Magda swayed on her feet as if buffeted by a gale. This could not be Papa talking! He had never been cruel to her or to anyone, and yet now he was utterly vicious! But she refused to let him see how much he had just hurt her.

"My only concern was for you," she said through tight lips that would have quivered had she allowed them to. "You don't know that you can trust Molasar!"

"And you don't know that I can't! You've never spoken with him, never heard him out, never seen the look in his eyes when he talks of the Germans who have invaded his keep and his country."

"I've felt his touch," Magda said, shivering despite the sunlight. "Twice. There was nothing there to convince me that he could care a bit for the Jews—or for any living thing."

"I've felt his touch, too," Papa said, raising his arms and walking in a quick circle around the empty wheelchair. "See for yourself what that touch has done for me! As for Molasar saving our people, I have no delusions. He doesn't care about Jews in other lands; only in his own. Only Romanian Jews. The key word is Romanian! He was a nobleman in this land, and he still considers it his land. Call it nationalism or patriotism or whatever—it doesn't matter. The fact is that he wants all Germans off what he calls 'Wallachian soil' and he intends to do something about it. Our people will benefit. And I intend to do anything I can to help him!"
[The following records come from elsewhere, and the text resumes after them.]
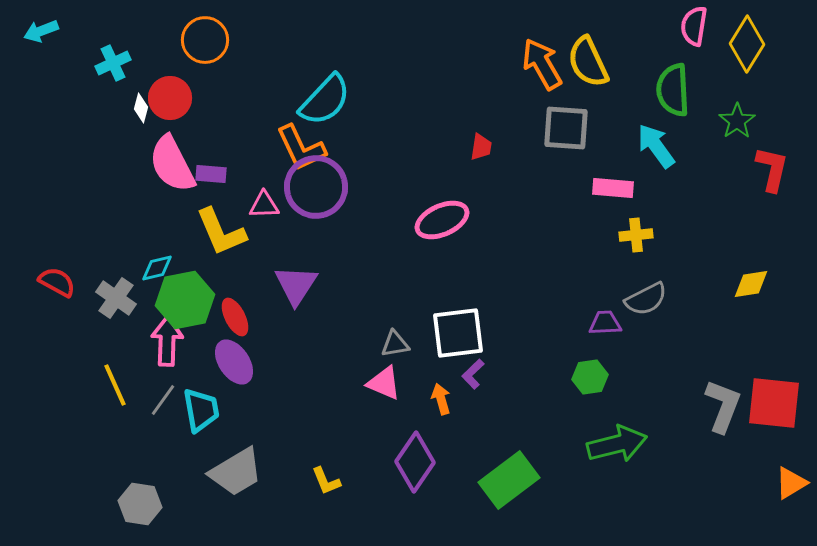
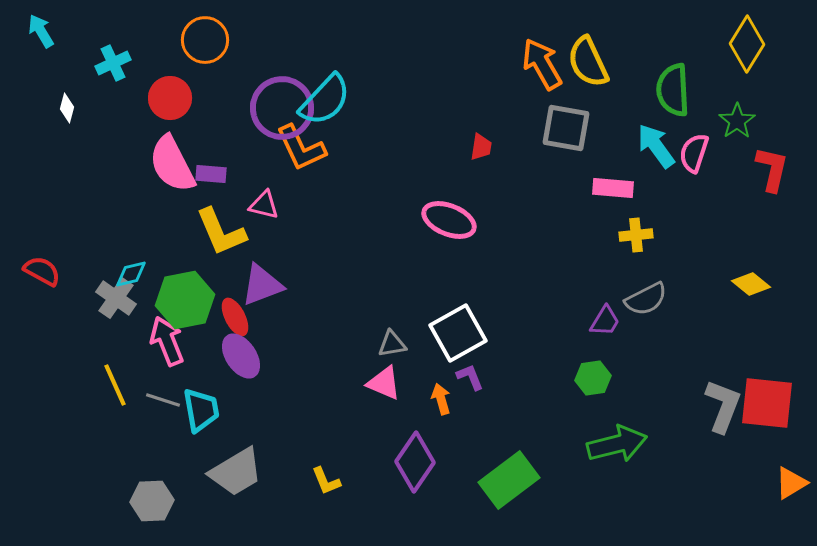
pink semicircle at (694, 26): moved 127 px down; rotated 9 degrees clockwise
cyan arrow at (41, 31): rotated 80 degrees clockwise
white diamond at (141, 108): moved 74 px left
gray square at (566, 128): rotated 6 degrees clockwise
purple circle at (316, 187): moved 34 px left, 79 px up
pink triangle at (264, 205): rotated 16 degrees clockwise
pink ellipse at (442, 220): moved 7 px right; rotated 46 degrees clockwise
cyan diamond at (157, 268): moved 26 px left, 6 px down
red semicircle at (57, 282): moved 15 px left, 11 px up
yellow diamond at (751, 284): rotated 48 degrees clockwise
purple triangle at (296, 285): moved 34 px left; rotated 36 degrees clockwise
purple trapezoid at (605, 323): moved 2 px up; rotated 124 degrees clockwise
white square at (458, 333): rotated 22 degrees counterclockwise
pink arrow at (167, 341): rotated 24 degrees counterclockwise
gray triangle at (395, 344): moved 3 px left
purple ellipse at (234, 362): moved 7 px right, 6 px up
purple L-shape at (473, 374): moved 3 px left, 3 px down; rotated 112 degrees clockwise
green hexagon at (590, 377): moved 3 px right, 1 px down
gray line at (163, 400): rotated 72 degrees clockwise
red square at (774, 403): moved 7 px left
gray hexagon at (140, 504): moved 12 px right, 3 px up; rotated 12 degrees counterclockwise
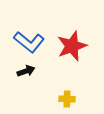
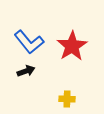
blue L-shape: rotated 12 degrees clockwise
red star: rotated 12 degrees counterclockwise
The words rang true. Magda couldn't help but admit that. They were logical, plausible. And it could be a noble thing Papa was doing. Right now he could run off and save himself and her; instead, he was committing himself to return to the keep to try to save more than two lives. He was risking his own life for a greater goal. Maybe it was the right thing to do. Magda so wanted to believe that.

But she could not. The numbing cold of Molasar's touch had left her with a permanent rime of mistrust. And there was something else, too: the look in Papa's eyes as he spoke to her now. A wild look. Tainted...

"I only want you safe." It was all she could say.

"And I want you safe," he told her.

She noted a softening in his eyes and in his voice. He was more like his old self for a moment.

"I also want you to stay away from that Glenn," he said. "He's no good for you."

Magda looked away, downward to the floor of the pass. She would never agree to give up Glenn. "He's the best thing that ever happened to me."

"Is that so?"

She sensed the hardness creeping back into Papa's tone.

"Yes." Her voice sank to a whisper. "He's made me see that I've never really known the meaning of living until now."

"How touching! How melodramatic!" Papa said, his voice dripping scorn. "But he's not a Jew!"

Magda had been expecting this. "I don't care!" she said, facing him. And somehow she knew that Papa no longer cared either—it was just another objection to fling at her. "He's a good man. And if and when we get out of here, I'll stay with him, if he'll have me!"

"We'll see about that!" There was menace in his expression. "But for now I can see that we have no more to discuss!" He threw himself into the wheelchair.

"Papa?"

"Push me back to the keep!"

Anger flared in Magda. "Push yourself back!" She regretted her words immediately. She had never spoken to her father that way in her entire life. What was worse: Papa did not seem to notice. Either that, or he had noticed and did not care enough to react.